(Beginning of Records provided)

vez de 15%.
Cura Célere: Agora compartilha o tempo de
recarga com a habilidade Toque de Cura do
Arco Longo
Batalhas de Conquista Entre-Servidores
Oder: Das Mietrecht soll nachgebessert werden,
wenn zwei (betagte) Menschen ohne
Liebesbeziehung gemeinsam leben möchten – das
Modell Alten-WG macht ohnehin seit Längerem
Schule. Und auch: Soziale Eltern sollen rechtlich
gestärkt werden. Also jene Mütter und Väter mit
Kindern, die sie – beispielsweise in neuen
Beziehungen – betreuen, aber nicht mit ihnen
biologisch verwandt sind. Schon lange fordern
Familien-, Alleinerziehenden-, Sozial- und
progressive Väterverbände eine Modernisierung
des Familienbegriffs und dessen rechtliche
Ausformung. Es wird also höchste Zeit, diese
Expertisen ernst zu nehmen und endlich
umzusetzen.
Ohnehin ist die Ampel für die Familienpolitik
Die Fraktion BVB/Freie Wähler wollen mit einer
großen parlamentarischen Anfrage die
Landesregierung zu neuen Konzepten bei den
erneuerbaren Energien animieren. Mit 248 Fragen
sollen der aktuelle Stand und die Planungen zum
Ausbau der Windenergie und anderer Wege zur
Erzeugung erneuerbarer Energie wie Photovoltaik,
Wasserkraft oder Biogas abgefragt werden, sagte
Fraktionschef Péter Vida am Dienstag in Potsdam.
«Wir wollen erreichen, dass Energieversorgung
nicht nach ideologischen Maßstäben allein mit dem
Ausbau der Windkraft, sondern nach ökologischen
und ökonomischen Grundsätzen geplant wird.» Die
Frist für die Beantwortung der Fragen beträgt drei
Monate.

(End of Records provided)

_Task item_
The answer must be an exact copy of the lines from the one containing "progressive Väterverbände eine Modernisierung" through the last line of the records, both included.

_Result below_
progressive Väterverbände eine Modernisierung
des Familienbegriffs und dessen rechtliche
Ausformung. Es wird also höchste Zeit, diese
Expertisen ernst zu nehmen und endlich
umzusetzen.
Ohnehin ist die Ampel für die Familienpolitik
Die Fraktion BVB/Freie Wähler wollen mit einer
großen parlamentarischen Anfrage die
Landesregierung zu neuen Konzepten bei den
erneuerbaren Energien animieren. Mit 248 Fragen
sollen der aktuelle Stand und die Planungen zum
Ausbau der Windenergie und anderer Wege zur
Erzeugung erneuerbarer Energie wie Photovoltaik,
Wasserkraft oder Biogas abgefragt werden, sagte
Fraktionschef Péter Vida am Dienstag in Potsdam.
«Wir wollen erreichen, dass Energieversorgung
nicht nach ideologischen Maßstäben allein mit dem
Ausbau der Windkraft, sondern nach ökologischen
und ökonomischen Grundsätzen geplant wird.» Die
Frist für die Beantwortung der Fragen beträgt drei
Monate.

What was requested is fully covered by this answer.